Sunday, January 30, 2011

ETF Showdown: Timber Time

In the world of timber ETFs there are two. Yep, just two. Not even an ETN, which is strange considering there are timber futures trading here in the U.S., but we've got to focus on the options we do have access to and these two funds will be the focus of this week's ETF Showdown.
Like gold, coffee or oil, timber is a commodity and like so many other commodities, emerging markets demand is the driving force in the timber market. As ETFTrends recently pointed out, China is gobbling up pallets and packing materials, pulp and paper at rapid pace with no signs of a change in trend anytime soon.

Sounds like a good time to compare and contrast the Guggenheim Timber ETF (NYSE: CUT) and the iShares S&P Global Timber Index Fund (NYSE: WOOD). Kudos to both Guggenheim and iShares for coming up with appropriate tickers. Making distinctions between CUT and WOOD is critical for investors because over the past year, the performance of these ETFs is identical as both are up 30%.

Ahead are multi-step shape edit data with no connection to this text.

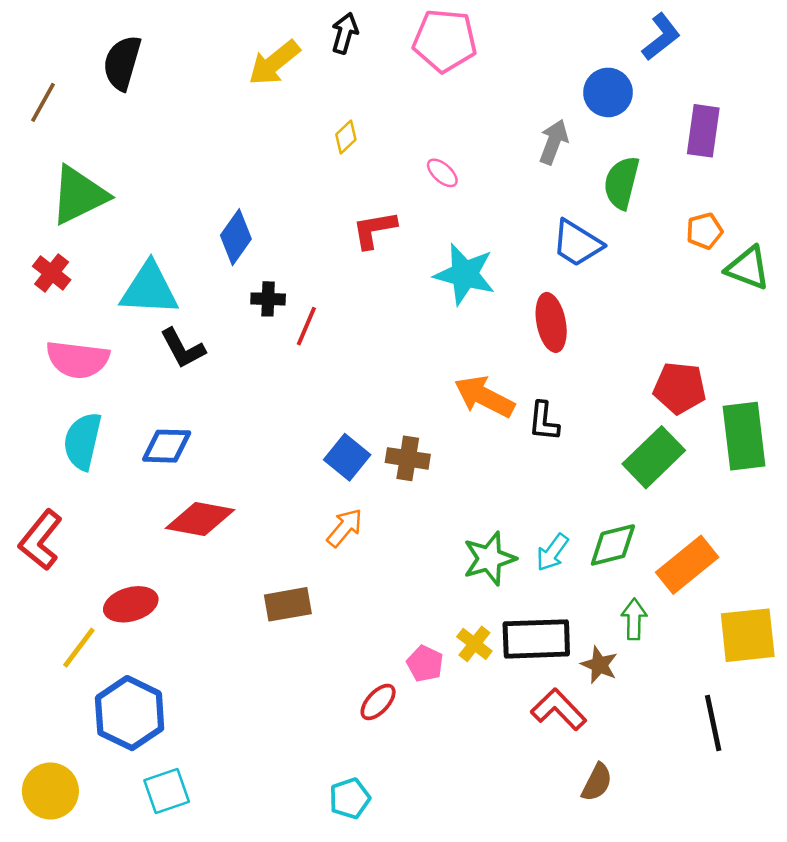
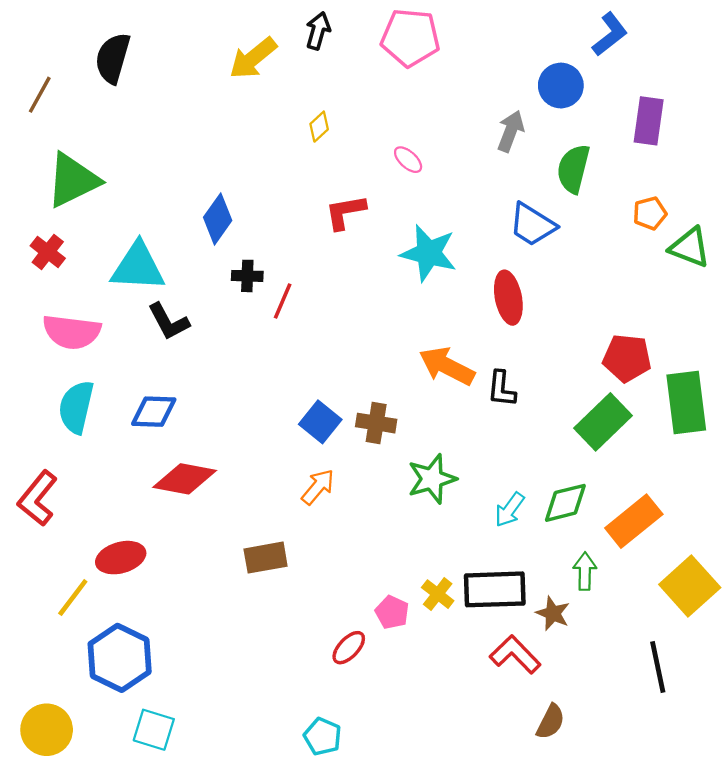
green star: (489, 559) -> (432, 479), moved
yellow square: (748, 635) -> (690, 586), turned -36
cyan square: (167, 791) -> (154, 730), turned 36
cyan pentagon: (350, 798) -> (323, 737), turned -30

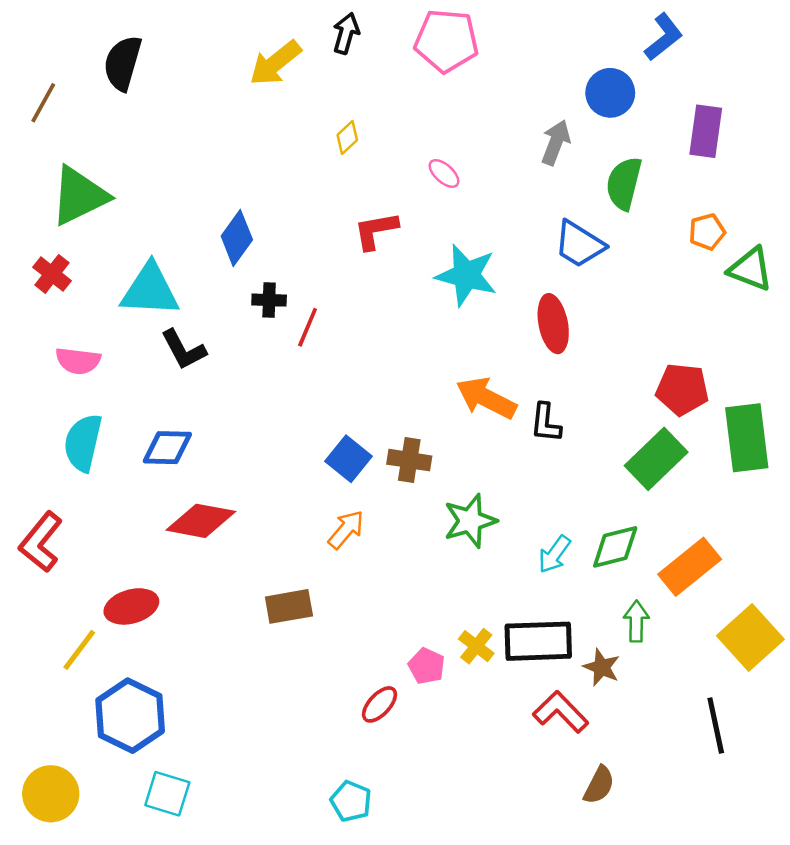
pink semicircle: (72, 332) -> (78, 361), size x0.7

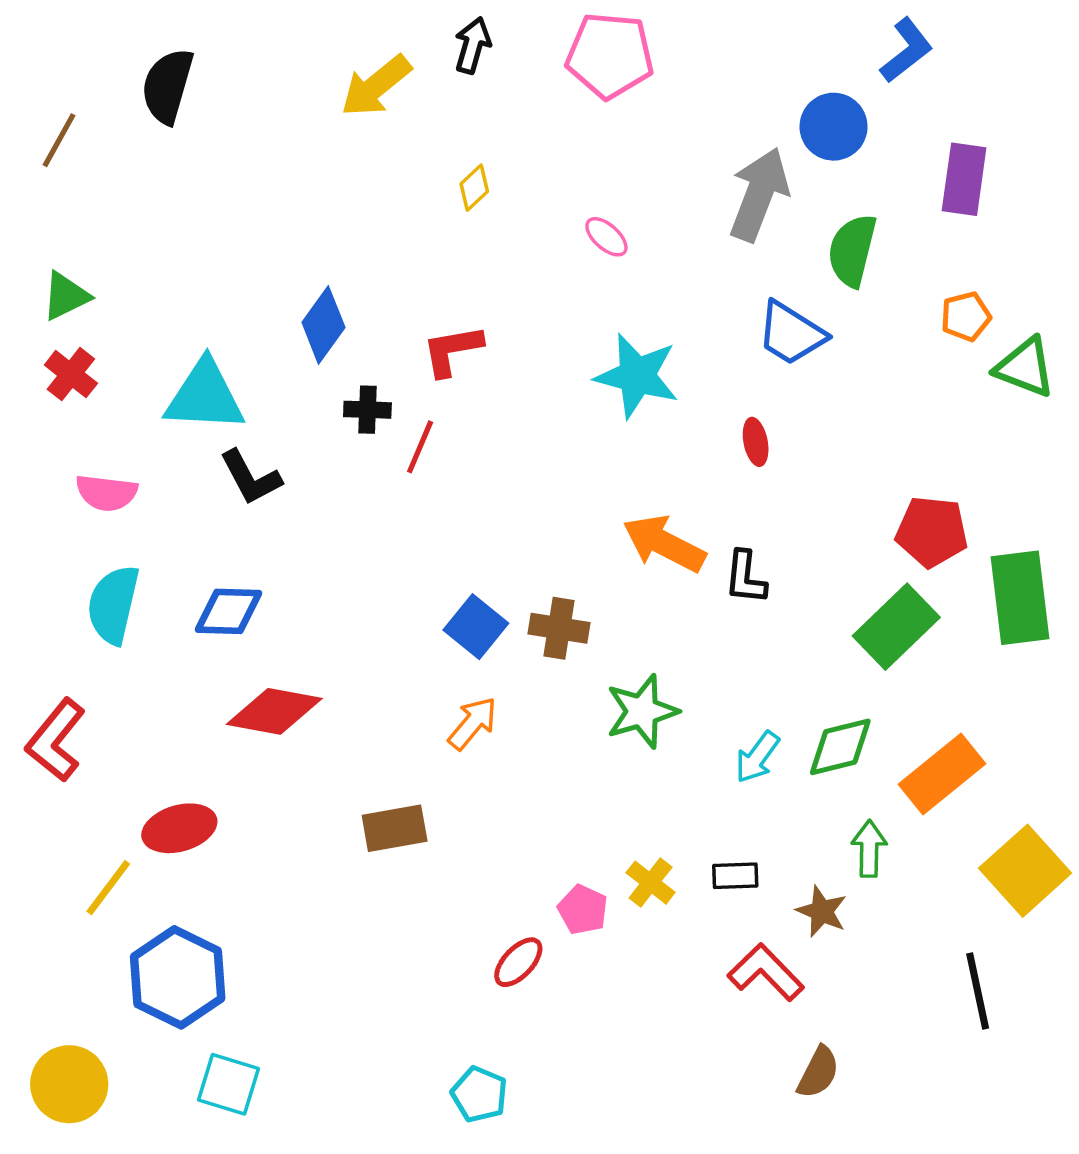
gray arrow: (556, 142) -> (759, 194), size x1.5
green triangle: (79, 196) -> (66, 296), moved, size x0.6
red L-shape: (376, 231) -> (452, 350), moved
red ellipse: (553, 324) -> (756, 442), size x0.6
black rectangle: (538, 641) -> (735, 876), size x0.5

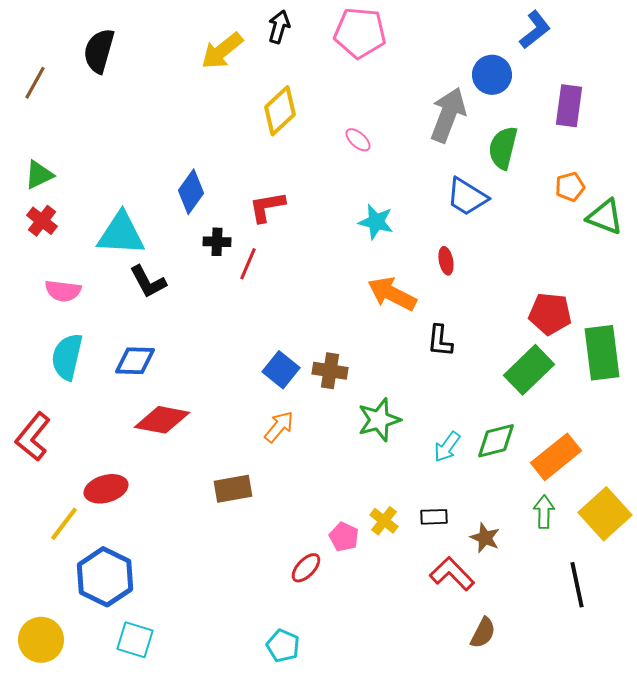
yellow diamond: (474, 188) -> (280, 111), size x1.8
cyan star: (637, 376) -> (376, 222), size x0.7
orange arrow: (664, 544) -> (392, 294), moved
green arrow: (869, 849) -> (544, 512), moved

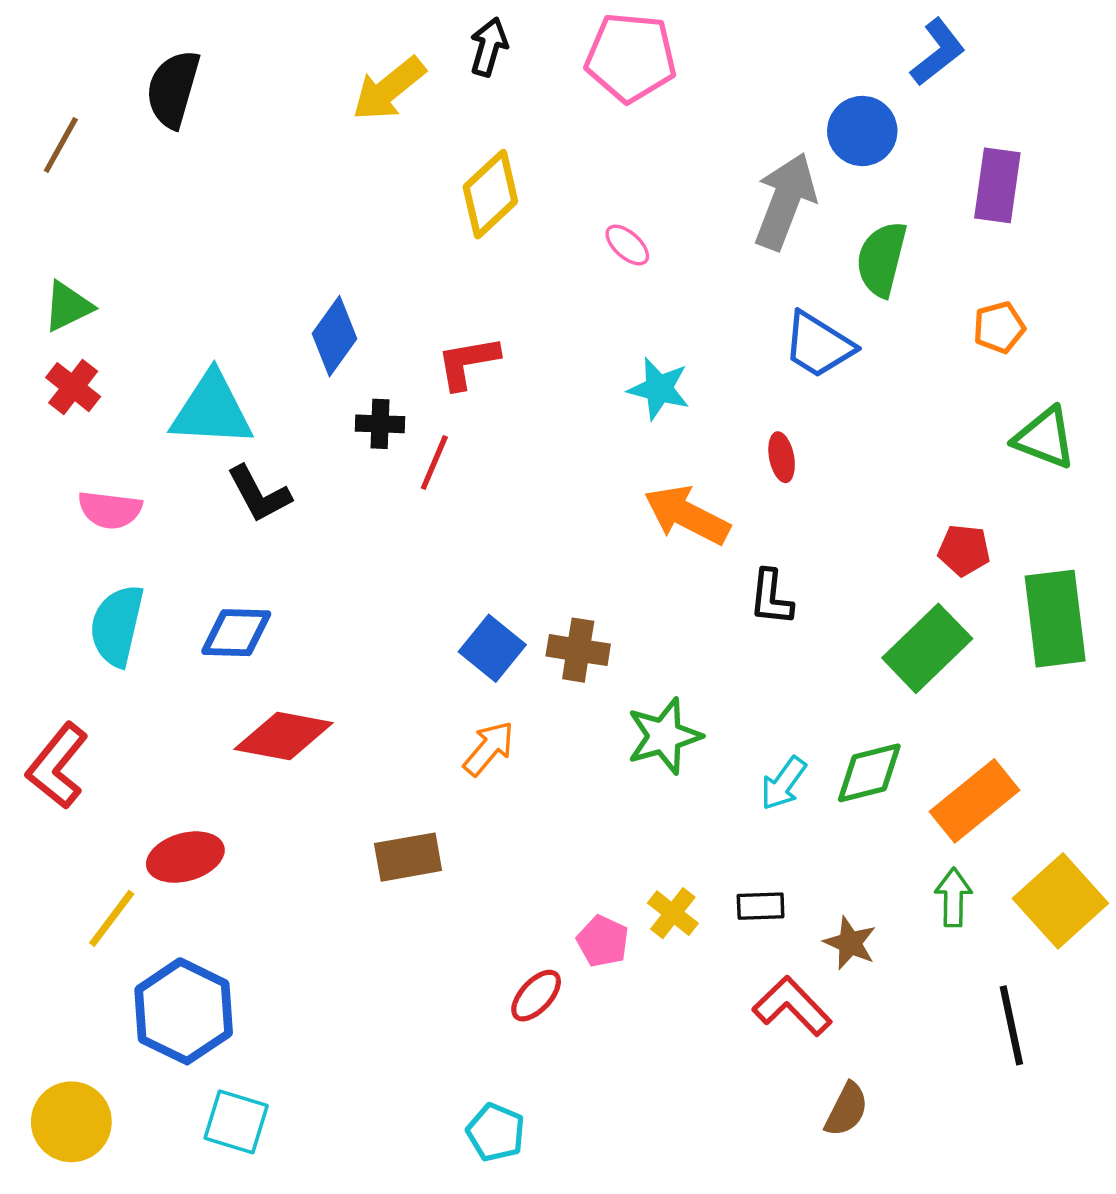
green triangle: (605, 217) -> (1045, 438), moved
red pentagon: (550, 314) -> (964, 550), size x0.7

First, we see that CUT trades for less than half the price of WOOD, allowing a trader to accumulate more than double the amount of shares for the same outlay of capital. So there's a point in CUT''s favor. CUT also features the better liquidity with an average daily trading volume for the past three months that is better than quadruple what WOOD features.

On the other hand, WOOD does offer the better expense ratio at 0.48% compared to 0.65% for CUT. Obviously both funds are going to have some of the same holdings, but the allocations are different because WOOD is nearly half allocated to the U.S. while about a quarter of CUT's allocation is devoted to the U.S. Either way, you'll see Rayoneir (NYSE: RYN), Weyerhaeuser (NYSE: WY) and MeadWestvaco (NYSE: MV) among the top 10-holdings for both ETFs. International Paper (NYSE: IP )is found among CUT's top-10, but not WOOD's.

Making a decision between these two funds is hard, but it is clear timber exposure is worth a look now. Over the last 30 years or more, there has been little or no positive correlation between the returns generated from timberland and those from either fixed-income or equity assets, according to Hard Assets Investor.

A long-term hold might want to opt for WOOD because of the lower expense ratio, but an active trader should go for CUT because of the of the superior liquidity. Consider this showdown a draw with a slight edge to CUT.